Saya bukan travel blogger, tapi saya suka dengan perjalanan, by far saya sudah menjelajah cukup banyak tempat. Suatu pengamlaman special yang nggak keganti. Menjajal banyak scenario dan situasi, serta bertemu banyak orang dalam perjalanan. Waktu saya suruh memilih mana yang paling berkesan buat saya, tentu itu bukan jawaban yang mudah.


Perjalanan saya ke Malaysia selalu menyenangkan, karena selalu ditemani oleh teman-teman baik saya yang sangat mengerti, dan menikmati setiap kepingan perjalanan yang kami lakukan. Singapura tentu keren juga, modernitas yang ditawarkan merupakan sesuatu yang sangat menyenangkan untuk saya nikmati, kita tau lah Indonesia sejauh apa (dalam hal perkembangan) kalau di takar denganh seingapura. Perjalanan, ajaib ya, gimana sepasang boarding pas, dan beberapa jam di udara bias merubah apa yang biasa kita lihat, kita rasa, kita makan, semuanya berbeda, asing namun menyenangkan. Lagi, kalau suruh mengulang yang mana yang akan saya ulangi? Yang mana yang paling berkesan.


Boleh ya saya menceritakan sedikit tentang perjalanan saya kemarin ke Eropa, karena saya nggak se nyampah itu lagi dalam perjalanan ini. Nggak pernah menulis serutin dulu, kayak minum obat. Eropa, dingin, asing, dan kering. Tiga kata itu yang paling bias mewakili apa yang saya rasakan selama disana dalam masa-masa awal mampir di sana. Aneh karena ini bukan perjalanan wisata, jadi ada hectic yang cukup tinggi di kepala saya, dan teman-teman saya. Menyenangkan sekali bias melihat bagian dunia yang baru, mendapat pengalaman baru, bersama grup baru. SIngkatnya eropa baru! Hahaha.


Perjalanan eropa kemarin mungkin saya bagi dalam dua bagian besar. Bagian tengah dan timur bersama teman-teman dari universitas untuk berlomba, dan sisa masa tinggal saya dihabiskan di rumah saudara saya. Menjalin silaturahmi. Dalam bagian pertama buat saya sangat hectic, dan melelahkan, baik secara mental dan fisik. Tapi seru! Nggak kebeli. Mewakili Indonesia, bertemu banyak orang baru disana, makan malam di banyak tempat berbeda, bertahan hidup dengan kebab, menggila lah singkatnya, dan menyenangkan tentunya. Bisa merasakan mulut yang berasap tanpa merokok, atau pergi tanpa bawa celana pendek tentu sebuah pengalaman baru yang lain lagi.

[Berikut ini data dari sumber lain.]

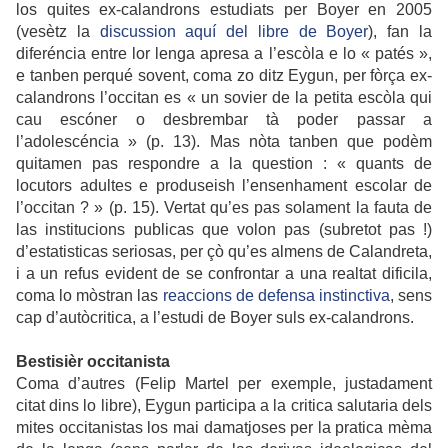
los quites ex-calandrons estudiats per Boyer en 2005
(vesètz la
discussion aquí del libre de Boyer
), fan la
diferéncia entre lor lenga apresa a l’escòla e lo « patés »,
e tanben perqué sovent, coma zo ditz Eygun, per fòrça ex-
calandrons l’occitan es « un sovier de la petita escòla qui
cau escóner o desbrembar tà poder passar a
l’adolescéncia » (p. 13). Mas nòta tanben que podèm
quitamen pas respondre a la question : « quants de
locutors adultes e produseish l’ensenhament escolar de
l’occitan ? » (p. 15). Vertat qu’es pas solament la fauta de
las institucions publicas que volon pas (subretot pas !)
d’estatisticas seriosas, per çò qu’es almens de Calandreta,
i a un refus evident de se confrontar a una realtat dificila,
coma lo mòstran las
reaccions de defensa instinctiva
, sens
cap d’autòcritica, a l’estudi de Boyer suls ex-calandrons.
Bestisièr occitanista
Coma d’autres (Felip Martel per exemple, justadament
citat dins lo libre), Eygun participa a la critica salutaria dels
mites occitanistas los mai damatjoses per la pratica mèma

Tapi masih ya, bingung kalau saya suruh memilih, mana yang paling berkesan, dan mana yang ingin saya ulangi.


Satu yang tak bias lepas dari trip eropa kemarin adalah bantuan yang dahsyat dari teman-teman yang saya temui sepanjang jalan. Saya dibantu banyak oleh teman-teman KBRI di Negara masing-masing yang sangat baik menerima saya dan teman-teman, Dimas teman saya dari Kolese Kanisius, Keluarga saya di Belanda, atau Keluarga teman di Jerman. Saya sebenernya agak kurang familiar dengan model perjalanan macam itu, perjalanan mengandalkan bantuan. tapi ya saya nyadar banget kalau kita berdiri di satu tempat dimana kita nggak bias ngomong, atau gak bias baca tulisannya, wawktu kita ga paham budaya setempat, orang-orang local yan masih mau senyum dan berkomunikasi dengan kita adalah kado paling luar biasa yang bias saya dapat. Untungnya saya beruntung memiliki itu semua sepanjang perjalanan ini.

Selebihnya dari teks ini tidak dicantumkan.